A propos du moratoire français dont le contenu a été accepté par Mme le Commissaire Européen , et qui reçoit l'assentiment de l'Union nationale pour la pêche, Mme Françoise Peschadour a souhaité voir consolider l'acquis de ce mémorandum pour permettre de progresser avec la sécurité juridique nécessaire pour éviter qu'au détour d'un arrêt de la Cour de Justice européenne l'ensemble de l'édifice ne soit remis en cause.

En ce qui concerne le niveau de contraintes acceptables pour les règles de gestion applicables aux sites retenus dans le réseau " Natura 2000 ", Mme Françoise Peschadour s'est déclarée hostile à l'accumulation de règles et contraintes supplémentaires conduisant à toujours moins d'activité pour toujours plus de protection.

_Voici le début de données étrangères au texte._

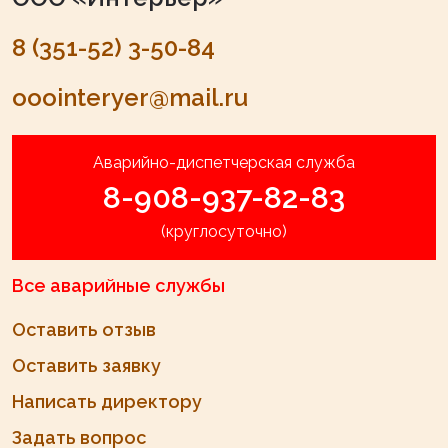
8 (351-52) 3-50-84
ooointeryer@mail.ru
Аварийно-диспетчерская служба
8-908-937-82-83
(круглосуточно)
Все аварийные службы
Оставить отзыв
Оставить заявку
Написать директору
Задать вопрос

Elle a souhaité qu'en matière de gestion des sites, l'existence des plans de gestion piscicole soit reconnue comme la méthode permettant de garantir le niveau de protection souhaitée. Ces documents élaborés de façon concertée contiennent les éléments fondateurs d'une politique dynamique en faveur de la réhabilitation des milieux aquatiques. Cette reconnaissance par la Commission et les États membres permettrait de satisfaire à l'obligation du document d'objectifs et pourrait illustrer le principe de subsidiarité reconnu en matière d'environnement par le Traité de Maastricht.

A propos de ces contraintes qui pourraient être envisagées dans certains cas, Mme Françoise Peschadour a fait remarquer qu'elles ne devraient pas peser exclusivement sur les propriétaires ou les gestionnaires, et que l'Etat aurait également à en tenir compte lors de ses propres choix. Elle a fait valoir enfin que si, par endroits, des politiques systématiques d'interdiction de capture devaient être adoptées, ceci devrait donner lieu à des indemnisations compensatoires, rappelant que les cotisations des pêcheurs servaient très largement à l'entretien des milieux aquatiques.